Ilia Sotnikov security strategist & VP of user experience, Netwrix gives us insight into how to deal with a ransomware attack.
According to the National Cyber Security Centre (NCSC), cyber attacks are at an all-time high and it has recorded increased ransomware attacks in the UK during 2021. The NCSC has dealt with a 7.5% increase in cases up to August 2021 and they are advising companies not to pay up. The head UK spy agency GCHQ says the number of ransomware attacks on British institutions has doubled in the past year.
With attacks like this rapidly increasing, what should organizations do if they fall prey? Should they pay up and hope for the best, or refuse and risk further attacks? One could only hope to avoid making this choice. Here are some do’s and one don’t to manage the risk of almost inevitable ransomware.
Don’t pay the ransom
The FBI offers three reasons to never pay a ransom. Firstly, there is no guarantee the victim will get the decryption key once the money has been paid. Moreover, even if you receive the key, there is no guarantee you will restore operations overnight.
Secondly, if companies do pay, there’s nothing to stop hackers from attacking them repeatedly, and each ransom demand could be higher than the last. In the NCSC’s Weekly Threat Report (Dec 3rd), a further trend report from Group IB shows a 935% increase in double-extortion ransomware attacks since 2020.
Thirdly, by paying a ransom companies encourage the ransomware business model and put other organizations at increased risk. That is why the idea of making paying a ransom illegal gains momentum.
How to handle the risk of ransomware attacks
There are two sides to this coin: you want to reduce the chance of a successful attack, and you have to minimize possible damage if it happens. The key concepts thus are layered security and defense in-depth approach. We will talk about some of its components below.
But to make any security program work, the employees should be aware of at least the security essentials. Therefore investing in education and training is vital and cybersecurity awareness among personnel should be one of the top priorities of an organization.

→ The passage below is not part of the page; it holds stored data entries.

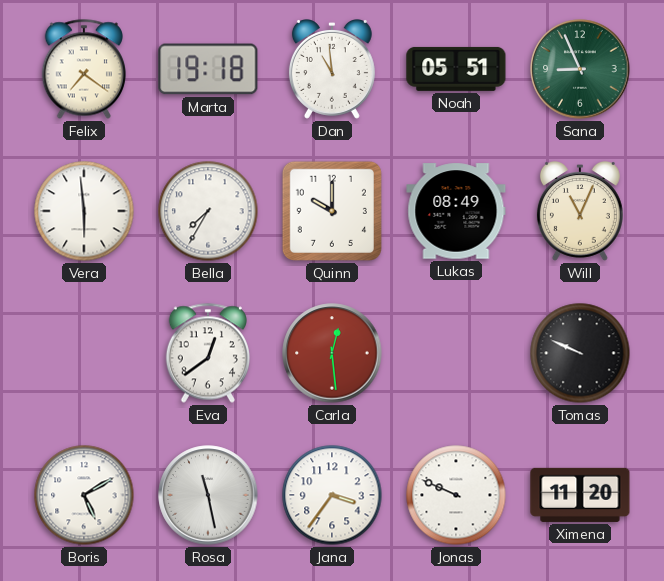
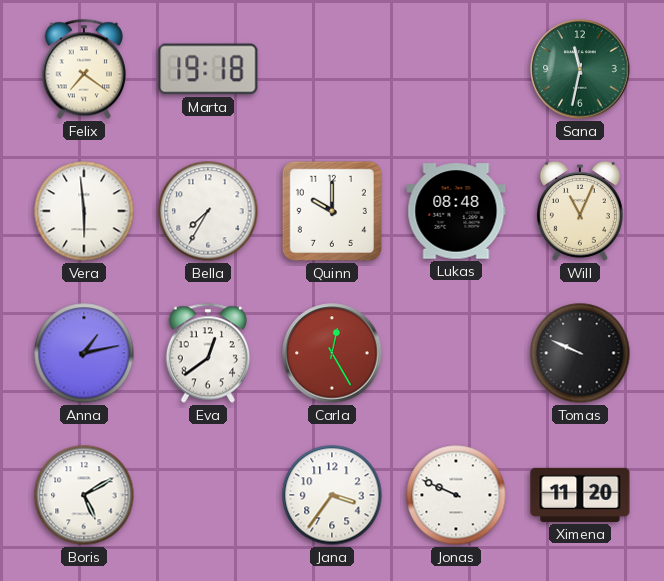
Dan: 10:59 -> none
Noah: 05:51 -> none
Sana: 8:56 -> 11:32
Lukas: 08:49 -> 08:48
Anna: none -> 1:13
Carla: 12:29 -> 12:25
Rosa: 11:28 -> none
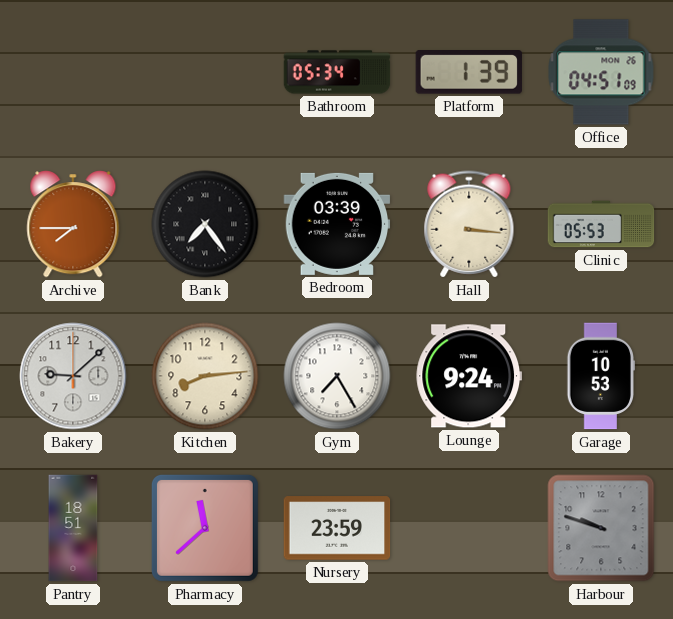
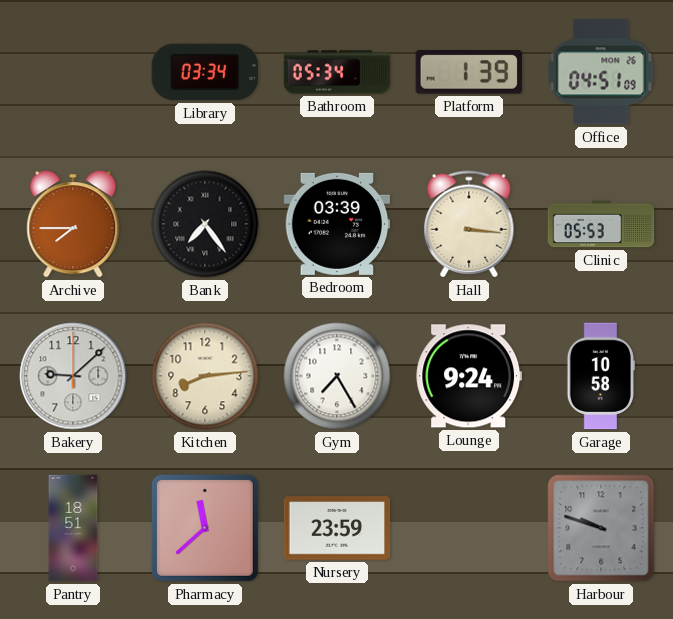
Library: none -> 03:34
Garage: 10:53 -> 10:58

However, even the most comprehensive training cannot guarantee that employees will always follow the best security practices. Just a single careless click on a link in a phishing email can unleash ransomware across an entire IT environment. Every organization should assume it will suffer a ransomware infection and be prepared to react. An effective plan requires fast detection, response, and data recovery.
To reduce the risk of losing access to sensitive data, such as the personally identifiable information of employees and citizens, organizations must know exactly what types of data they store. They must secure the data according to its value. Automated data classification helps deliver better awareness of the existing data, who has access to it, and how sensitive it is. This means the organization can put measures in place, protecting key assets. Simply put, you can’t protect all the data, so concentrate on what is really important.
Since ransomware often relies on the access rights of the user account it has compromised, continuously enforcing least-privilege principles will minimize the amount of data that can be encrypted in an attack.
Organizations must monitor user behavior across all critical systems and data, on-premises and in the cloud. Timely discovered unusual activity might point to an attack. Changes to the list of restricted file extensions or an increased frequency in file modifications are the reason to get worried. Data exfiltration or encryption doesn’t happen immediately; both take time, particularly in distributed heterogeneous environments with large amounts of data.
Timely detection and counter-action at the early stage of cyberattacks are essential to keep the damage to a minimum.
Incident Response Plan
Organizations need to document the steps for responding to signs of an attack, including who is responsible for what and at what level. Since the staff, the IT environment, and the threat landscape are always changing, the plan needs to be tested regularly and updated as required.
Align backup and recovery
Organizations need to optimize their backups to ensure that the most crucial data and services can be restored quickly. After this, with the detailed information on which files were modified or deleted during a ransomware attack, IT teams should only restore what suffered. This reduces the scope of efforts needed, accelerates the recovery process, and minimizes service disruptions.
- Azure Active Directory Recycle Bin Won’t Save You in a Cyber Disaster
- Ransomware, the biggest threat to businesses in 2022
- Protect your data with a multi-tiered approach
- Cyberattack wave hits SPAR Stores; who is responsible?
No organization wants to choose between paying a ransom or suffering serious damage after refusing to pay. Instead, companies can prevent as many ransomware infections as possible through user education and preparing for the worst-case scenario. Confident in their ability to quickly restore access to systems and data, organizations won’t ever need to consider paying a ransom again.